[What you should do] For this exercise, restate every line below word for word and drop the images.

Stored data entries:
- Opening Delimiter -
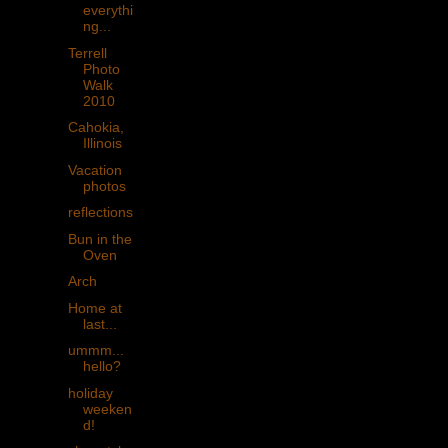
everythi
ng...
Terrell
Photo
Walk
2010
Cahokia,
Illinois
Vacation
photos
reflections
Bun in the
Oven
Arch
Home at
last...
ummm...
hello?
holiday
weeken
d!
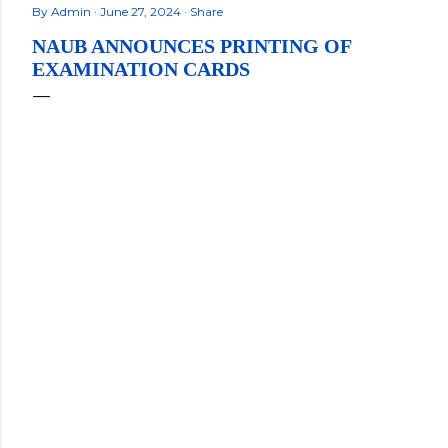
By
Admin
June 27, 2024
Share
NAUB ANNOUNCES PRINTING OF
EXAMINATION CARDS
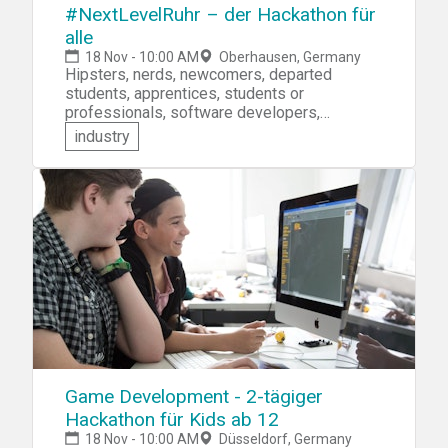
#NextLevelRuhr – der Hackathon für
alle
18 Nov - 10:00 AM
Oberhausen, Germany
Hipsters, nerds, newcomers, departed
students, apprentices, students or
professionals, software developers,
designers, artists or business people! Do
industry
you have ideas on what's next for the Ruhr --
after coal is finished? Bring it with you to the
#NextLevelRuhr hackathon. Develop your
idea and present it to a panel of judges for a
chance to win cash prizes!
Game Development - 2-tägiger
Hackathon für Kids ab 12
18 Nov - 10:00 AM
Düsseldorf, Germany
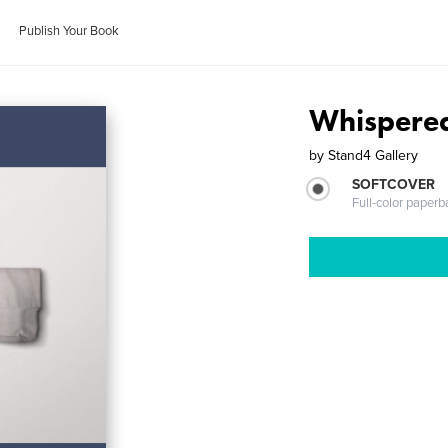
Publish Your Book
Whispered
by
Stand4 Gallery
SOFTCOVER
Full-color paperb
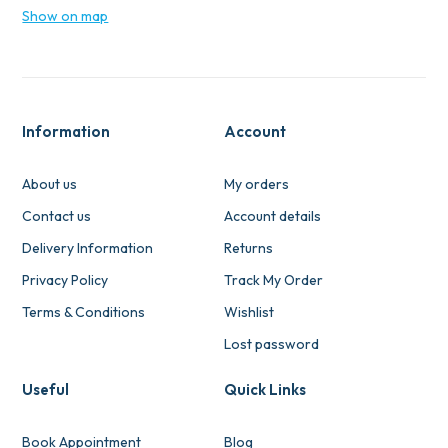
Show on map
Information
Account
About us
My orders
Contact us
Account details
Delivery Information
Returns
Privacy Policy
Track My Order
Terms & Conditions
Wishlist
Lost password
Useful
Quick Links
Book Appointment
Blog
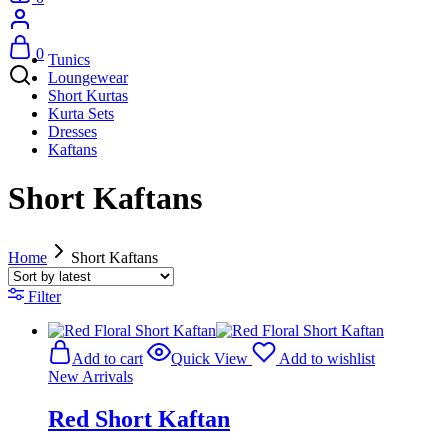
0
Tunics
Loungewear
Short Kurtas
Kurta Sets
Dresses
Kaftans
Short Kaftans
Home
Short Kaftans
Filter
Add to cart
Quick View
Add to wishlist
New Arrivals
Red Short Kaftan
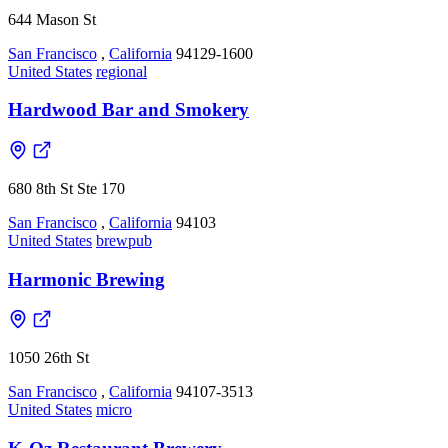
644 Mason St
San Francisco
,
California
94129-1600
United States
regional
Hardwood Bar and Smokery
680 8th St Ste 170
San Francisco
,
California
94103
United States
brewpub
Harmonic Brewing
1050 26th St
San Francisco
,
California
94107-3513
United States
micro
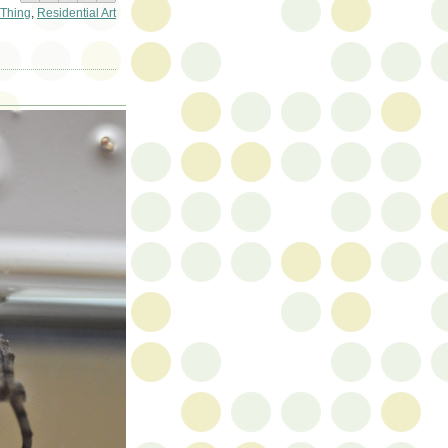
Thing
,
Residential Art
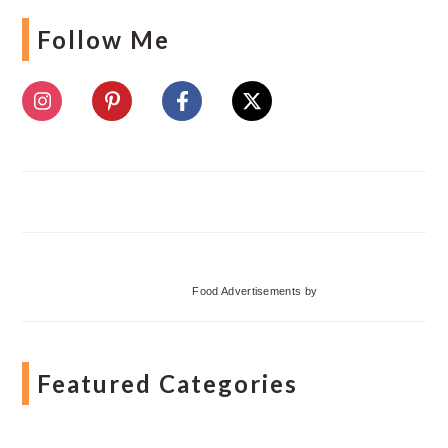
Follow Me
Food Advertisements
by
Featured Categories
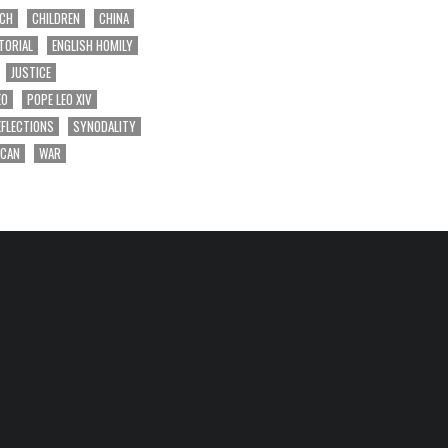
RCH
CHILDREN
CHINA
TORIAL
ENGLISH HOMILY
JUSTICE
EO
POPE LEO XIV
EFLECTIONS
SYNODALITY
ICAN
WAR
- Closing Delimiter -
[Task result]
everythi
ng...
Terrell
Photo
Walk
2010
Cahokia,
Illinois
Vacation
photos
reflections
Bun in the
Oven
Arch
Home at
last...
ummm...
hello?
holiday
weeken
d!
By
Admin
June 27, 2024
Share
NAUB ANNOUNCES PRINTING OF
EXAMINATION CARDS
#NextLevelRuhr – der Hackathon für
alle
18 Nov - 10:00 AM
Oberhausen, Germany
Hipsters, nerds, newcomers, departed
students, apprentices, students or
professionals, software developers,
designers, artists or business people! Do
industry
you have ideas on what's next for the Ruhr --
after coal is finished? Bring it with you to the
#NextLevelRuhr hackathon. Develop your
idea and present it to a panel of judges for a
chance to win cash prizes!
Game Development - 2-tägiger
Hackathon für Kids ab 12
18 Nov - 10:00 AM
Düsseldorf, Germany
Publish Your Book
Whispered
by
Stand4 Gallery
SOFTCOVER
Full-color paperb
Show on map
Information
Account
About us
My orders
Contact us
Account details
Delivery Information
Returns
Privacy Policy
Track My Order
Terms & Conditions
Wishlist
Lost password
Useful
Quick Links
Book Appointment
Blog
0
Tunics
Loungewear
Short Kurtas
Kurta Sets
Dresses
Kaftans
Short Kaftans
Home
Short Kaftans
Filter
Add to cart
Quick View
Add to wishlist
New Arrivals
Red Short Kaftan
644 Mason St
San Francisco
,
California
94129-1600
United States
regional
Hardwood Bar and Smokery
680 8th St Ste 170
San Francisco
,
California
94103
United States
brewpub
Harmonic Brewing
1050 26th St
San Francisco
,
California
94107-3513
United States
micro
Thing
,
Residential Art
Follow Me
Food Advertisements
by
Featured Categories
RCH
CHILDREN
CHINA
TORIAL
ENGLISH HOMILY
JUSTICE
EO
POPE LEO XIV
EFLECTIONS
SYNODALITY
ICAN
WAR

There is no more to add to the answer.